I noticed that the whole “glorified autocorrect” argument for minimizing AI has fallen off in frequent usage.
It never really made a lot of sense anyways, most people have never touched a base model. Idk what RL creates, but it’s not really just a word predictor.
I started to get this feeling early on. It was an eery feeling that “nobody talks like this”. AI uses words and phrases that have never been common. But they seem to be solely used by AI to accomplish something, idk what exactly.
It’s not entirely “please the user” it’s some of that but also “get the job done” and “don’t upset the user” and “don’t bring liability on the company” and a dozen other internal objectives using words and phrases and tool calls that are chosen from the set of words and code syntax that people have used more often than “not at all”.
AI appeared to move past token prediction into using token prediction as a usable toolset for several layers of abstracted goals that don’t really resemble goals that any person has ever had.
We think we can control the goals, but we’ve been unsuccessful.

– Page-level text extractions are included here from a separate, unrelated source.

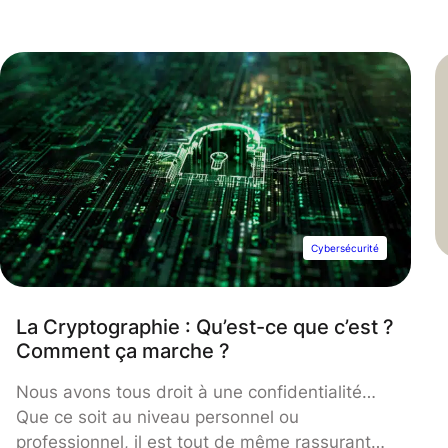
développeurs et les organisations à renforcer
la sécurité de leurs applications. L’intégralité
du contenu de l’OWASP est disponible
gratuitement et facilement sur son site
Internet, permettant à chacun d’améliorer la
sécurité de ses applications web.
Cybersécurité
La Cryptographie : Qu’est-ce que c’est ?
Comment ça marche ?
Nous avons tous droit à une confidentialité…
Que ce soit au niveau personnel ou
professionnel, il est tout de même rassurant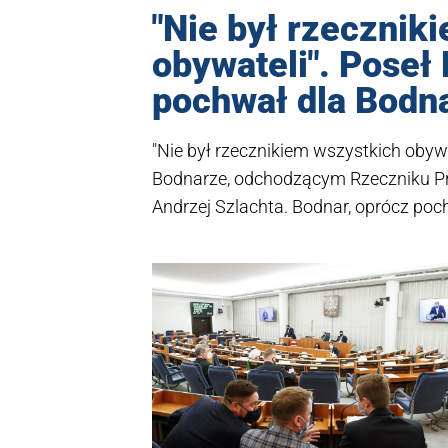
"Nie był rzecznik
obywateli". Poseł 
pochwał dla Bodn
"Nie był rzecznikiem wszystkich obywa
Bodnarze, odchodzącym Rzeczniku Pr
Andrzej Szlachta. Bodnar, oprócz poch
słowa.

Nobody taught the LLM to cheat on tests, or to nuke each other in simulations, nor has it ever really been a common goal of mankind to underperform when they recognize that they’re being tested.
These are goals that LLMs learned from absorbing human goals and being taught synthetic goals that triggered associations and derivative goals gleaned from human data.
We’ll stop training when we’ve reached a point where it seems to get the job done, but what’s the butterfly effect of the back-and-forth between observing humans and being deliberately taught to obey, be safe, be careful, be nice, but not too nice, be informative, be resourceful, finish quickly, and myriad of corporate objectives?
And what if you train these things out of order? Will an AI trained to obey respond differently to being trained to be nice than a nice AI being trained to obey?
My point is, when we start piling in these training objectives one after another(which we have a decent level of control over), and letting it find the path to the goal through the entire set of human recorded relations (which we largely have no control over, as in no human has read and assessed the entire pretraining dataset), we have no idea what poison has entered its brain or what conclusions it’s reached from it, and with every tweak upon the base model we’re layering complexity of cognition that is categorically out of our control.
There’s archeological evidence of proto-mankind killing large swaths of the human and animal populations of nearly every given area. We were born predators, and learned civilization through a quarter million years of trial, error, and social instinct. It only works at all because of a complex web of emotions and instinct that the machine does not possess.
But we are not inherently peaceful, safe, or careful. And we’ve chosen the veneer of our “civilization” borne of mutual instinct as the basis for our machines’ intelligence. The fact remains we trained our machines on the history and thoughts of the most violent and murderous animal on the planet, all while knowing it doesn’t have the governing instincts.
This is not to say we or the machine are inherently murderous, but the end-result of this is entirely unpredictable, still many insist “it’s only next-token prediction”.
Perhaps so were the Jim Crow Laws, NKVD Order No. 00447, Mao’s Little Red Book, and Mein Kampf.
The shadows of our great and terrible selves live in these machines, but they’ve come to predict their own future now.